Problem details: Scan the entries below for the word "Matehuala", then copy each line that holds it.

Material shown:

:::

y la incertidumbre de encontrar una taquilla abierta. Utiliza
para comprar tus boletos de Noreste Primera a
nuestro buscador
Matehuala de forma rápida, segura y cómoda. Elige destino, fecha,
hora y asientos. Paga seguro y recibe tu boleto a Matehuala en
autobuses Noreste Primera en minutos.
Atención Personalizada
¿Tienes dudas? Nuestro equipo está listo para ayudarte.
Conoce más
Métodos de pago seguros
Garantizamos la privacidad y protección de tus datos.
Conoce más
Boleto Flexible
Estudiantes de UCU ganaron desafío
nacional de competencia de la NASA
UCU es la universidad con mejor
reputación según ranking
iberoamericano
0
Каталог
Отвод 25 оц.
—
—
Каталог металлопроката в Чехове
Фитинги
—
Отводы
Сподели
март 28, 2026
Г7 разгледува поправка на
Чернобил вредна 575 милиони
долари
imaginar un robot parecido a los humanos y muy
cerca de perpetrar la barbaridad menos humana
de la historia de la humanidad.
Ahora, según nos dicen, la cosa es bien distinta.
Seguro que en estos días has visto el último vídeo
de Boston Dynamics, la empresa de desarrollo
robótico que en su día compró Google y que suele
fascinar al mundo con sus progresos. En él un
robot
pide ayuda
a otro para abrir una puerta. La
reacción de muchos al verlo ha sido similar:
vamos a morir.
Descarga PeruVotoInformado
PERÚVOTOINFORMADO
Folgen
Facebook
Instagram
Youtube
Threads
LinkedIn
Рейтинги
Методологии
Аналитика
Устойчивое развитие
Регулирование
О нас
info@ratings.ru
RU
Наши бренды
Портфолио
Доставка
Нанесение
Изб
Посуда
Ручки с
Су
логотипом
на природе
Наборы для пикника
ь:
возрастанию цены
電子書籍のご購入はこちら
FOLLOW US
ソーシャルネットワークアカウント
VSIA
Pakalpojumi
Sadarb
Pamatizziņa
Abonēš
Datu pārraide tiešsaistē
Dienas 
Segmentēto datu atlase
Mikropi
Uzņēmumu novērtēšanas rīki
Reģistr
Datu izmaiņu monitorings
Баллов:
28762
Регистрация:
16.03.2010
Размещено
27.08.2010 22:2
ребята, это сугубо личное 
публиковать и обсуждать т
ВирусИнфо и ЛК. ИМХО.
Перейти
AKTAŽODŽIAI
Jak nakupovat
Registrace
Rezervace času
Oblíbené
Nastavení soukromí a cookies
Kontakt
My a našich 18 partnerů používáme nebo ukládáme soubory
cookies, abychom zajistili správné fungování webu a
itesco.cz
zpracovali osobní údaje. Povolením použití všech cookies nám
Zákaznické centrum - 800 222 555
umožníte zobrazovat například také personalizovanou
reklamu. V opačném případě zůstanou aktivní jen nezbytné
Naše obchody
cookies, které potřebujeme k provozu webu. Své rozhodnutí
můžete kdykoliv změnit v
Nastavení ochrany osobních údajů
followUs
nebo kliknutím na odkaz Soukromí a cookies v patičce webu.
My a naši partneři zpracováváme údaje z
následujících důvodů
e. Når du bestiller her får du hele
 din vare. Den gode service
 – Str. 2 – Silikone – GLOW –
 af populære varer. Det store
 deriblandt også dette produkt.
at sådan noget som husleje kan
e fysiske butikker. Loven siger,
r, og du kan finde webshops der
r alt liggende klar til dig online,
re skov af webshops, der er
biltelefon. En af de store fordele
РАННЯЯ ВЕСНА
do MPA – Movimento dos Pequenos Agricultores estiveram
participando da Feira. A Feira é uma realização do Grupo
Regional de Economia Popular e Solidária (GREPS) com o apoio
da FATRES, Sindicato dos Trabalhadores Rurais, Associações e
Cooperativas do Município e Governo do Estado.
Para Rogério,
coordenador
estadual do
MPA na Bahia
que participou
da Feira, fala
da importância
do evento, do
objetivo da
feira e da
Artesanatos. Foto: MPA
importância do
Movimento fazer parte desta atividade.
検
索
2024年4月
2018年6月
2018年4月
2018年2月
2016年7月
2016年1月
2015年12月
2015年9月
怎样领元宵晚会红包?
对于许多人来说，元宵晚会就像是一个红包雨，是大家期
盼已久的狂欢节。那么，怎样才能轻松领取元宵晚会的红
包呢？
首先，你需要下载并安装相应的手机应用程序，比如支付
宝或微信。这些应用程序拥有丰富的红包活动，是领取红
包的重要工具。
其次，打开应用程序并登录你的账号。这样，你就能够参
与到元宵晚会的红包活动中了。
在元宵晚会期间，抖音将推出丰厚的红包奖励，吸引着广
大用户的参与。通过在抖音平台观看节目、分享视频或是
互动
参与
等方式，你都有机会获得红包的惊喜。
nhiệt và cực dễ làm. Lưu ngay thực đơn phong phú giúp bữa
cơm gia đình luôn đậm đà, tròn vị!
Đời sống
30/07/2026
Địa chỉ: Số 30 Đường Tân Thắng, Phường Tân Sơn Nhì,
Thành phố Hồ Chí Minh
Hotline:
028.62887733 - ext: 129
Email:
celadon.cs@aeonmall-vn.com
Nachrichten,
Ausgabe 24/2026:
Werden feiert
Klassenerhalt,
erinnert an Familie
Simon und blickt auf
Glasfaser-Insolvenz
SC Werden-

:::

Result of the exercise:
Matehuala de forma rápida, segura y cómoda. Elige destino, fecha,
hora y asientos. Paga seguro y recibe tu boleto a Matehuala en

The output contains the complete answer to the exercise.